"""
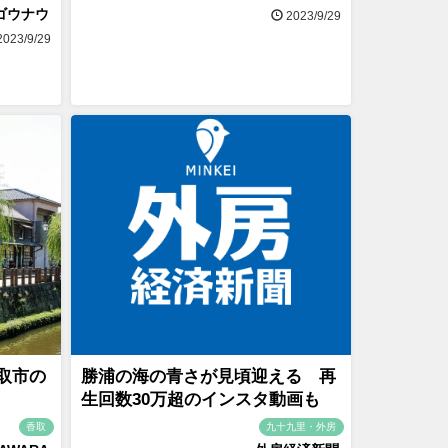
ゴウナウ
2023/9/29
023/9/29
取市の
勝浦の海の青さが見頃迎える 再
生回数30万超のインスタ動画も
香取
九十九里・外房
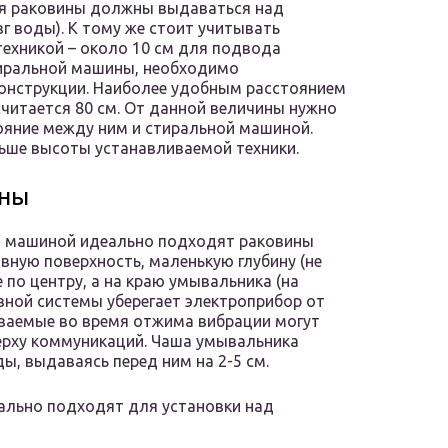
ая раковины должны выдаваться над
г воды). К тому же стоит учитывать
техникой – около 10 см для подвода
тиральной машины, необходимо
конструкции. Наиболее удобным расстоянием
читается 80 см. От данной величины нужно
ояние между ним и стиральной машиной.
ьше высоты устанавливаемой техники.
ины
й машиной идеально подходят раковины
вную поверхность, маленькую глубину (не
е по центру, а на краю умывальника (на
вной системы уберегает электроприбор от
даваемые во время отжима вибрации могут
ерху коммуникаций. Чаша умывальника
, выдаваясь перед ним на 2-5 см.
ально подходят для установки над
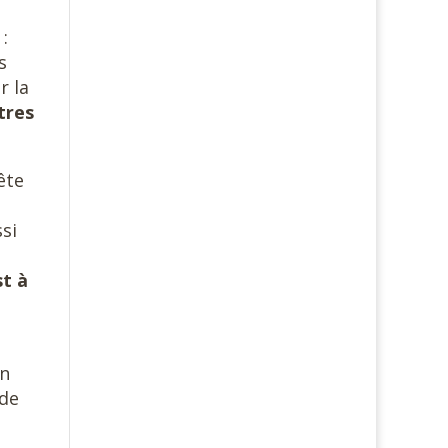
:
s
r la
tres
ête
ssi
st à
on
nde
"""
YOUR INSTRUCTIONS
Would you repeat each line of the listing exactly, skipping any picture?

TASK ANSWER
ゴウナウ
2023/9/29
023/9/29
取市の
勝浦の海の青さが見頃迎える 再
生回数30万超のインスタ動画も
香取
九十九里・外房
ая раковины должны выдаваться над
г воды). К тому же стоит учитывать
техникой – около 10 см для подвода
тиральной машины, необходимо
конструкции. Наиболее удобным расстоянием
читается 80 см. От данной величины нужно
ояние между ним и стиральной машиной.
ьше высоты устанавливаемой техники.
ины
й машиной идеально подходят раковины
вную поверхность, маленькую глубину (не
е по центру, а на краю умывальника (на
вной системы уберегает электроприбор от
даваемые во время отжима вибрации могут
ерху коммуникаций. Чаша умывальника
, выдаваясь перед ним на 2-5 см.
ально подходят для установки над
:
s
r la
tres
ête
ssi
st à
on
nde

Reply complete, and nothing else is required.